Japanese life insurer Dai-ichi Life Insurance Company is set to strengthen its global diversification through a planned acquisition of a 15% stake in UK-based asset manager M&G plc, according to Fitch Ratings.
Announced on May 30, 2025, the deal is expected to positively impact Dai-ichi Life’s credit profile over the medium term, driven by M&G’s robust international investment capabilities, including exposure to non-traditional assets. The acquisition aims to enhance Dai-ichi Life’s international investment portfolio and broaden its global reach. However, the transaction remains subject to regulatory approval in both Japan and the UK.
Fitch anticipates only a minimal and manageable impact on Dai-ichi Life’s capital adequacy and financial leverage. The purchase price of approximately JPY 160 billion (about $1.1 billion) is considered modest relative to Dai-ichi Life’s consolidated net assets of JPY 3,470 billion and cash reserves of JPY 2,456 billion as of March 2025. The insurer’s economic solvency ratio (ESR) is projected to decline slightly from 210% post-acquisition.
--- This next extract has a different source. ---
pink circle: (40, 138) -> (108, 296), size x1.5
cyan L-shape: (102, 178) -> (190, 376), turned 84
Dai-ichi Life plans to account for M&G as an affiliated company using the equity method. Fitch estimates the stake acquisition could increase Dai-ichi Life’s consolidated adjusted profit by around JPY 15 billion annually, compared to a total consolidated profit of JPY 440 billion for the fiscal year ending March 2025. Additionally, Dai-ichi Life intends to delegate $3 billion of its investment assets to M&G, aiming to boost investment diversification and achieve higher returns.
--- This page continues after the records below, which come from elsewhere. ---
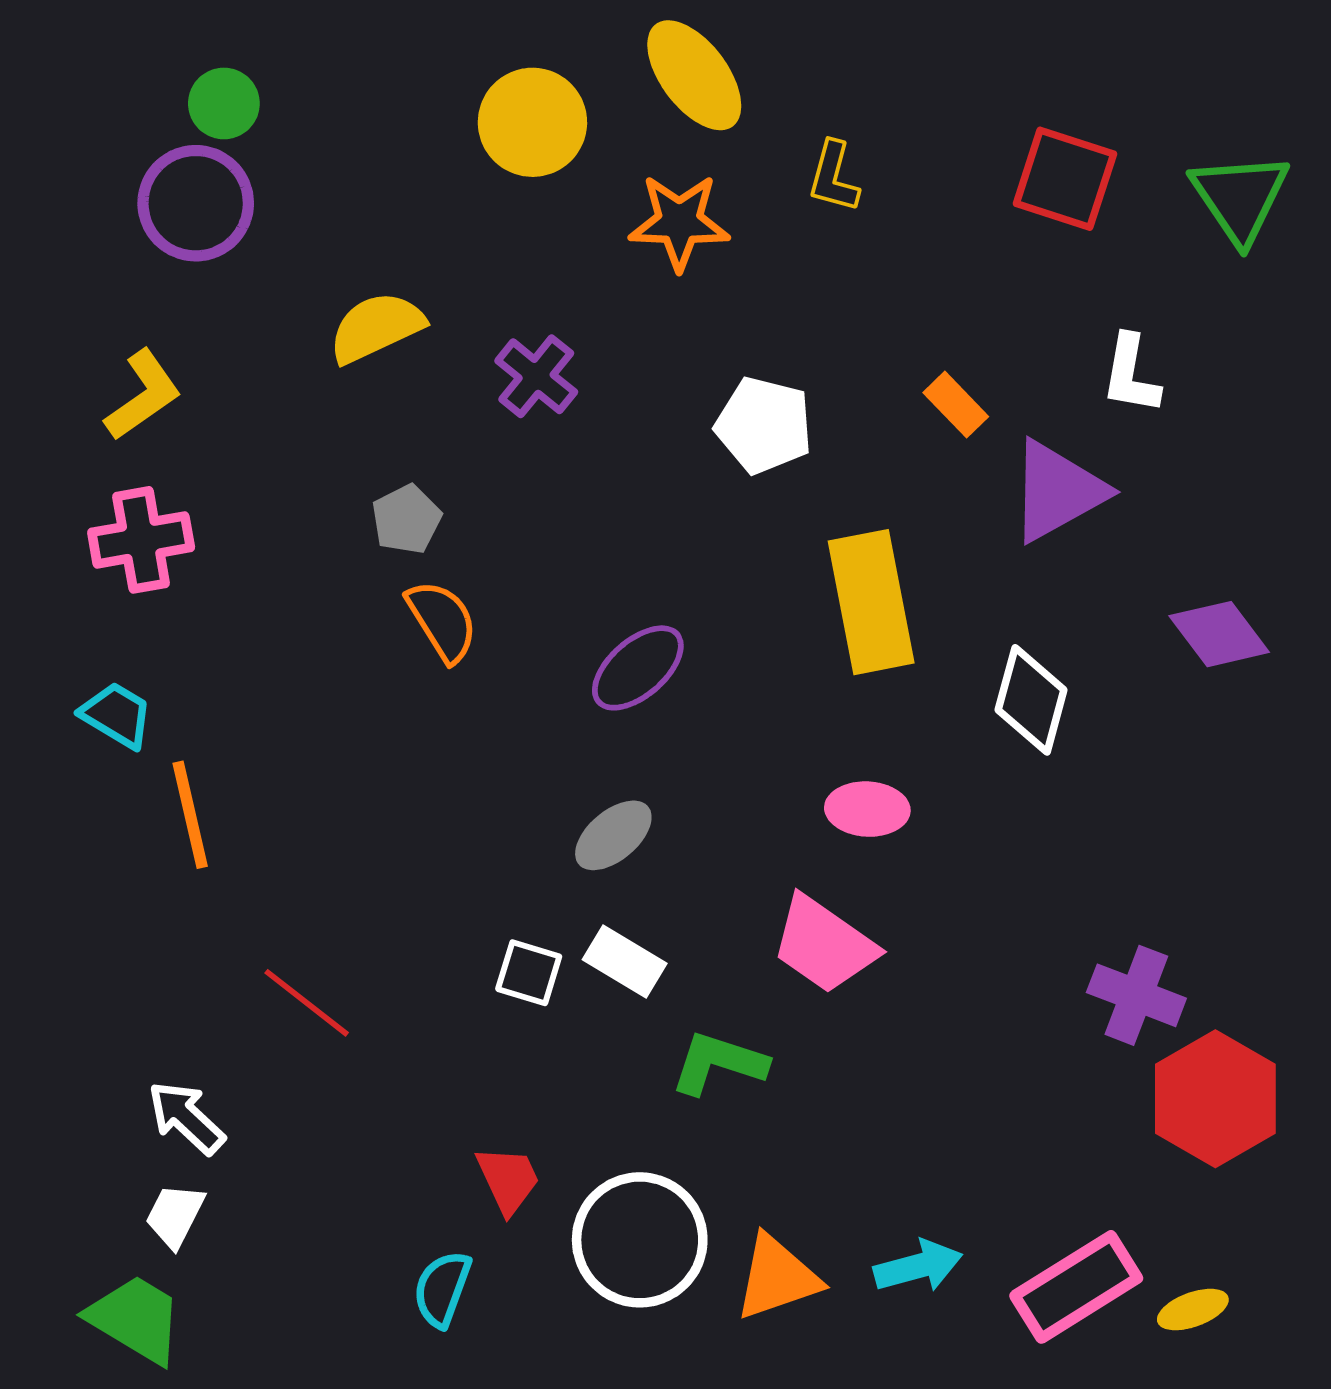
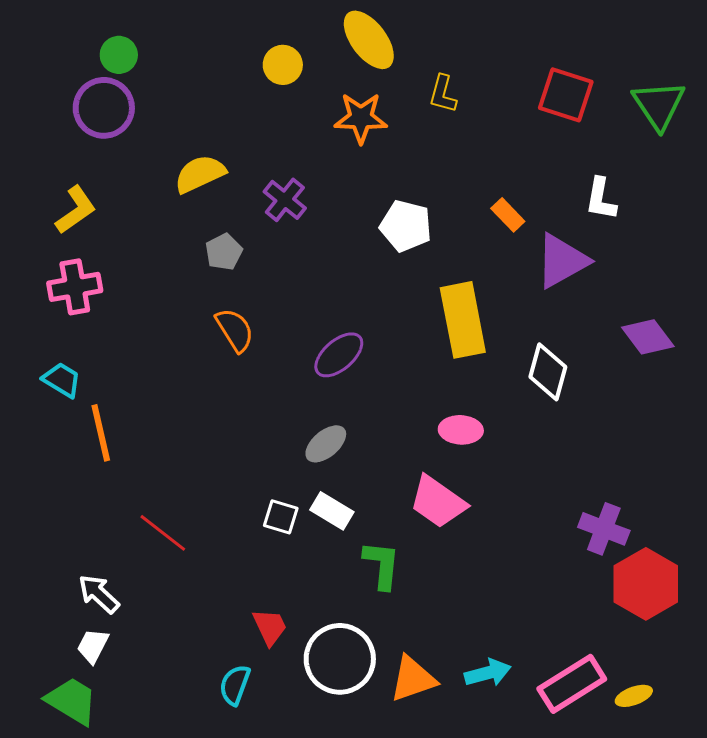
yellow circle: (532, 122) -> (283, 65), size x0.7
gray pentagon: (406, 519) -> (224, 252), moved
green L-shape: (719, 1063) -> (382, 565), turned 78

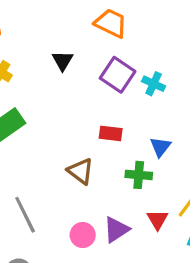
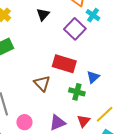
cyan cross: (154, 84) -> (93, 15), moved
red rectangle: (111, 133) -> (64, 64), size x1.6
pink circle: (83, 235) -> (24, 122), moved

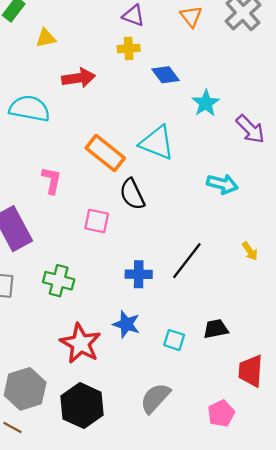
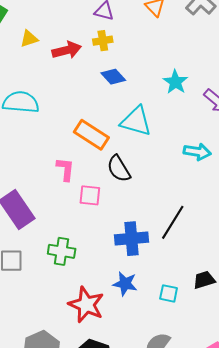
blue diamond: (165, 75) -> (113, 77), moved
red arrow: (79, 78) -> (67, 50), moved
pink L-shape: (52, 180) -> (65, 169), moved
blue cross: (139, 274) -> (131, 239), size x1.4

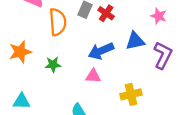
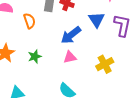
orange semicircle: (58, 22) -> (29, 21), size x0.7
blue triangle: (135, 41) -> (97, 20), turned -36

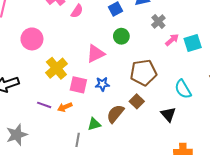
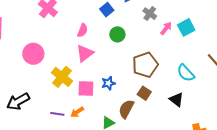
pink semicircle: (77, 11) -> (82, 30), moved
pink triangle: (96, 54) -> (85, 53), moved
While the partnership is expected to have a neutral effect on M&G’s ratings in the short to medium term, it supports M&G’s strategy to expand its international presence, especially in Asia and Europe. The collaboration is projected to drive at least $6 billion in new business flows into M&G-managed funds over the next five years.
Dai-ichi Life’s strong ratings reflect its leading position in the Japanese life insurance market, its diverse international insurance portfolio, a sustainable positive investment spread, and ongoing efforts to mitigate financial market risks.